• [WHAT IS NEEDED]: The reply should hold every entry exactly as written and none of the pictures.

Records from a data collection
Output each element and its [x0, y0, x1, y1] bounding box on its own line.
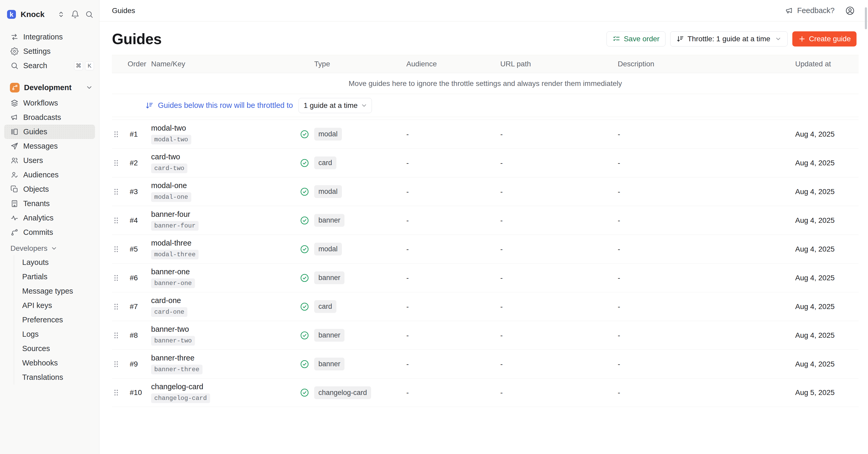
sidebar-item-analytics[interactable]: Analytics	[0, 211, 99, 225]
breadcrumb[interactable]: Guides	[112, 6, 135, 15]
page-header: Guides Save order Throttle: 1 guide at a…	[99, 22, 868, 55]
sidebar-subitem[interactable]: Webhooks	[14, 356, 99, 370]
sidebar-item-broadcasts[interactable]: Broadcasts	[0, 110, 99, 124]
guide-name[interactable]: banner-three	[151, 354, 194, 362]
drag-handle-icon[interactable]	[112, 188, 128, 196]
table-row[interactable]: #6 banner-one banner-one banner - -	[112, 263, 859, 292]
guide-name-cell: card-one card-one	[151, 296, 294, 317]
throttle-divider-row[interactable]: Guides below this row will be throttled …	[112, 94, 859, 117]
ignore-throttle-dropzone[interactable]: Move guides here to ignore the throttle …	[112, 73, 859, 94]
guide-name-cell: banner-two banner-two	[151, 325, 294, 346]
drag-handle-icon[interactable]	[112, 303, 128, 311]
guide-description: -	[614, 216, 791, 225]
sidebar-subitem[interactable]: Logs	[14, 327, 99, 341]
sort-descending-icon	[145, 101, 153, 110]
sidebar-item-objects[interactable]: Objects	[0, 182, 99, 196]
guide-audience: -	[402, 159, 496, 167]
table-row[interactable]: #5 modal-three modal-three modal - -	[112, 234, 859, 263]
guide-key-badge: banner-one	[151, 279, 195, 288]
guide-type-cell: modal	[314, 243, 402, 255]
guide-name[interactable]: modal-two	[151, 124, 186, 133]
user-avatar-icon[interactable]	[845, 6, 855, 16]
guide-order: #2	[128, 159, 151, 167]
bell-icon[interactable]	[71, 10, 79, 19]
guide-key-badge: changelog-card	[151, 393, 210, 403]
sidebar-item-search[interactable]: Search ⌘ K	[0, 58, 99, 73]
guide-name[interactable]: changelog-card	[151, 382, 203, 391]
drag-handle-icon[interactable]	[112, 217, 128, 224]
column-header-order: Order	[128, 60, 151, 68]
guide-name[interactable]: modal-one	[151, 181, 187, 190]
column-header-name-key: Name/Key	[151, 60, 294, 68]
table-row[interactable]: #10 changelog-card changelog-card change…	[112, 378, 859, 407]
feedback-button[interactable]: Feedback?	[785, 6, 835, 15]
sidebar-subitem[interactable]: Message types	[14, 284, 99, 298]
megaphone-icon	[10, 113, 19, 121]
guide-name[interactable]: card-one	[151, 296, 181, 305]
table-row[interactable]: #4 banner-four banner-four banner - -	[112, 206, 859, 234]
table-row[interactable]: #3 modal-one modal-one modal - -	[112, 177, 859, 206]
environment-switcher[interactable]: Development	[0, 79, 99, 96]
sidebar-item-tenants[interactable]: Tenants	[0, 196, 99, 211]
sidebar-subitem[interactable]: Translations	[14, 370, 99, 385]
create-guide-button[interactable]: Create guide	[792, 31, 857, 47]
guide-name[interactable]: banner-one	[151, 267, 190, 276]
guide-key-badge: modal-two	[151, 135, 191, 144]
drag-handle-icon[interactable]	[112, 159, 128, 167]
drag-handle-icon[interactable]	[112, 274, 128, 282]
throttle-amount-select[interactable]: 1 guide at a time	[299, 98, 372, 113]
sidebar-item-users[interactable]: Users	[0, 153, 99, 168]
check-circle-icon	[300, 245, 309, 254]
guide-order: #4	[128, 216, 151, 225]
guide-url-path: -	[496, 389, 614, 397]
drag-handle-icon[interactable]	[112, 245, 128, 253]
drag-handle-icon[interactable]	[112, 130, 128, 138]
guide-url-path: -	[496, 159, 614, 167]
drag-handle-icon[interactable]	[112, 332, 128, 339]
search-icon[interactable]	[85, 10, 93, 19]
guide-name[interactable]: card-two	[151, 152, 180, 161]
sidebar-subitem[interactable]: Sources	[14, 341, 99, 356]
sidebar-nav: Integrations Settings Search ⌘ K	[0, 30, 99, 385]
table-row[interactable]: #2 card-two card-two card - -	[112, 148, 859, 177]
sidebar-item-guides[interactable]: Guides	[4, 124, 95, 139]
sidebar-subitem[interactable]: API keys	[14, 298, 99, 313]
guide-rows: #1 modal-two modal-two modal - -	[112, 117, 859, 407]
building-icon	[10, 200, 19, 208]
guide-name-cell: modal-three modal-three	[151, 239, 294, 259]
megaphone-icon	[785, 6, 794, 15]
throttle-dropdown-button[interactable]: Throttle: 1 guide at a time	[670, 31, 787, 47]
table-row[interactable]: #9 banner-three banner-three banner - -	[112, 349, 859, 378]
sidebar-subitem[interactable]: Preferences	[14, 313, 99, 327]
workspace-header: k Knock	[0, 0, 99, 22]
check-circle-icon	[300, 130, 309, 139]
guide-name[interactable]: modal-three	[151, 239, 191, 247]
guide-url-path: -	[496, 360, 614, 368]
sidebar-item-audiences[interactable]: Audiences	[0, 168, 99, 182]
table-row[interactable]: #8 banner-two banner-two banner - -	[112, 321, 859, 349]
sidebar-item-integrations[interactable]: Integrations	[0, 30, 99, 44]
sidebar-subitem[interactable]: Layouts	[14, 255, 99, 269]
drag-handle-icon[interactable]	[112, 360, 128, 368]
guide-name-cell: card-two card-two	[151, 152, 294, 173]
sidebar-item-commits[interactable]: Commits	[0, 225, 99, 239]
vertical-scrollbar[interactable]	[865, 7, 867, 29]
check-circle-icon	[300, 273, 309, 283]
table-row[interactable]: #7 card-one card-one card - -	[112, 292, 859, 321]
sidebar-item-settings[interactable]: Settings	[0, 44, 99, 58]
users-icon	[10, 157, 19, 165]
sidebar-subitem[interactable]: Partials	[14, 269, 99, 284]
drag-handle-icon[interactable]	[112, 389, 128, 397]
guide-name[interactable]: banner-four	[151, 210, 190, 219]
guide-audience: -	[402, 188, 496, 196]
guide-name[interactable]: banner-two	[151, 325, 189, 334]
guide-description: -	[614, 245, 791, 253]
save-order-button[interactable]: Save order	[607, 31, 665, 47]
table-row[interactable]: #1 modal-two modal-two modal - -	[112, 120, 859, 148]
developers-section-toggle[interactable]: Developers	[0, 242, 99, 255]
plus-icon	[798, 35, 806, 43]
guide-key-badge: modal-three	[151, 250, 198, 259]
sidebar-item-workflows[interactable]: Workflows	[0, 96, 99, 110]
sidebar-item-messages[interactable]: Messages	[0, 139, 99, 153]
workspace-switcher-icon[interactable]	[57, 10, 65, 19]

• [EXERCISE RESULT]:
Output each element and its [x0, y0, x1, y1] bounding box on its own line.
sidebar-item-analytics[interactable]: Analytics	[0, 211, 99, 225]
breadcrumb[interactable]: Guides	[112, 6, 135, 15]
page-header: Guides Save order Throttle: 1 guide at a…	[99, 22, 868, 55]
sidebar-subitem[interactable]: Webhooks	[14, 356, 99, 370]
sidebar-item-broadcasts[interactable]: Broadcasts	[0, 110, 99, 124]
guide-name[interactable]: banner-three	[151, 354, 194, 362]
drag-handle-icon[interactable]	[112, 188, 128, 196]
table-row[interactable]: #6 banner-one banner-one banner - -	[112, 263, 859, 292]
guide-name-cell: card-one card-one	[151, 296, 294, 317]
throttle-divider-row[interactable]: Guides below this row will be throttled …	[112, 94, 859, 117]
ignore-throttle-dropzone[interactable]: Move guides here to ignore the throttle …	[112, 73, 859, 94]
guide-name-cell: banner-two banner-two	[151, 325, 294, 346]
drag-handle-icon[interactable]	[112, 303, 128, 311]
guide-description: -	[614, 216, 791, 225]
sidebar-subitem[interactable]: Logs	[14, 327, 99, 341]
sort-descending-icon	[145, 101, 153, 110]
sidebar-item-objects[interactable]: Objects	[0, 182, 99, 196]
guide-audience: -	[402, 159, 496, 167]
table-row[interactable]: #5 modal-three modal-three modal - -	[112, 234, 859, 263]
guide-key-badge: banner-one	[151, 279, 195, 288]
guide-type-cell: modal	[314, 243, 402, 255]
guide-name[interactable]: modal-two	[151, 124, 186, 133]
user-avatar-icon[interactable]	[845, 6, 855, 16]
guide-order: #2	[128, 159, 151, 167]
bell-icon[interactable]	[71, 10, 79, 19]
guide-key-badge: changelog-card	[151, 393, 210, 403]
sidebar-item-search[interactable]: Search ⌘ K	[0, 58, 99, 73]
guide-name[interactable]: changelog-card	[151, 382, 203, 391]
drag-handle-icon[interactable]	[112, 217, 128, 224]
column-header-order: Order	[128, 60, 151, 68]
guide-name[interactable]: modal-one	[151, 181, 187, 190]
column-header-name-key: Name/Key	[151, 60, 294, 68]
table-row[interactable]: #10 changelog-card changelog-card change…	[112, 378, 859, 407]
feedback-button[interactable]: Feedback?	[785, 6, 835, 15]
sidebar-subitem[interactable]: Message types	[14, 284, 99, 298]
megaphone-icon	[10, 113, 19, 121]
guide-name[interactable]: card-one	[151, 296, 181, 305]
table-row[interactable]: #4 banner-four banner-four banner - -	[112, 206, 859, 234]
table-row[interactable]: #3 modal-one modal-one modal - -	[112, 177, 859, 206]
environment-switcher[interactable]: Development	[0, 79, 99, 96]
sidebar-item-tenants[interactable]: Tenants	[0, 196, 99, 211]
sidebar-subitem[interactable]: Translations	[14, 370, 99, 385]
create-guide-button[interactable]: Create guide	[792, 31, 857, 47]
guide-name[interactable]: banner-one	[151, 267, 190, 276]
guide-key-badge: modal-two	[151, 135, 191, 144]
drag-handle-icon[interactable]	[112, 159, 128, 167]
drag-handle-icon[interactable]	[112, 274, 128, 282]
throttle-amount-select[interactable]: 1 guide at a time	[299, 98, 372, 113]
sidebar-item-users[interactable]: Users	[0, 153, 99, 168]
check-circle-icon	[300, 245, 309, 254]
guide-order: #4	[128, 216, 151, 225]
guide-url-path: -	[496, 389, 614, 397]
drag-handle-icon[interactable]	[112, 245, 128, 253]
drag-handle-icon[interactable]	[112, 130, 128, 138]
guide-url-path: -	[496, 159, 614, 167]
drag-handle-icon[interactable]	[112, 332, 128, 339]
search-icon[interactable]	[85, 10, 93, 19]
guide-name[interactable]: card-two	[151, 152, 180, 161]
sidebar-subitem[interactable]: Sources	[14, 341, 99, 356]
sidebar-nav: Integrations Settings Search ⌘ K	[0, 30, 99, 385]
table-row[interactable]: #2 card-two card-two card - -	[112, 148, 859, 177]
sidebar-item-guides[interactable]: Guides	[4, 124, 95, 139]
sidebar-subitem[interactable]: API keys	[14, 298, 99, 313]
guide-rows: #1 modal-two modal-two modal - -	[112, 117, 859, 407]
building-icon	[10, 200, 19, 208]
guide-name-cell: modal-three modal-three	[151, 239, 294, 259]
megaphone-icon	[785, 6, 794, 15]
throttle-dropdown-button[interactable]: Throttle: 1 guide at a time	[670, 31, 787, 47]
table-row[interactable]: #9 banner-three banner-three banner - -	[112, 349, 859, 378]
sidebar-subitem[interactable]: Preferences	[14, 313, 99, 327]
workspace-header: k Knock	[0, 0, 99, 22]
check-circle-icon	[300, 130, 309, 139]
guide-name[interactable]: modal-three	[151, 239, 191, 247]
guide-url-path: -	[496, 360, 614, 368]
sidebar-item-audiences[interactable]: Audiences	[0, 168, 99, 182]
table-row[interactable]: #8 banner-two banner-two banner - -	[112, 321, 859, 349]
sidebar-item-integrations[interactable]: Integrations	[0, 30, 99, 44]
sidebar-subitem[interactable]: Layouts	[14, 255, 99, 269]
drag-handle-icon[interactable]	[112, 360, 128, 368]
guide-name-cell: card-two card-two	[151, 152, 294, 173]
sidebar-item-commits[interactable]: Commits	[0, 225, 99, 239]
vertical-scrollbar[interactable]	[865, 7, 867, 29]
check-circle-icon	[300, 273, 309, 283]
table-row[interactable]: #7 card-one card-one card - -	[112, 292, 859, 321]
sidebar-item-settings[interactable]: Settings	[0, 44, 99, 58]
users-icon	[10, 157, 19, 165]
sidebar-subitem[interactable]: Partials	[14, 269, 99, 284]
drag-handle-icon[interactable]	[112, 389, 128, 397]
guide-name[interactable]: banner-four	[151, 210, 190, 219]
guide-audience: -	[402, 188, 496, 196]
guide-name[interactable]: banner-two	[151, 325, 189, 334]
guide-description: -	[614, 245, 791, 253]
save-order-button[interactable]: Save order	[607, 31, 665, 47]
table-row[interactable]: #1 modal-two modal-two modal - -	[112, 120, 859, 148]
developers-section-toggle[interactable]: Developers	[0, 242, 99, 255]
plus-icon	[798, 35, 806, 43]
guide-key-badge: modal-three	[151, 250, 198, 259]
sidebar-item-workflows[interactable]: Workflows	[0, 96, 99, 110]
sidebar-item-messages[interactable]: Messages	[0, 139, 99, 153]
workspace-switcher-icon[interactable]	[57, 10, 65, 19]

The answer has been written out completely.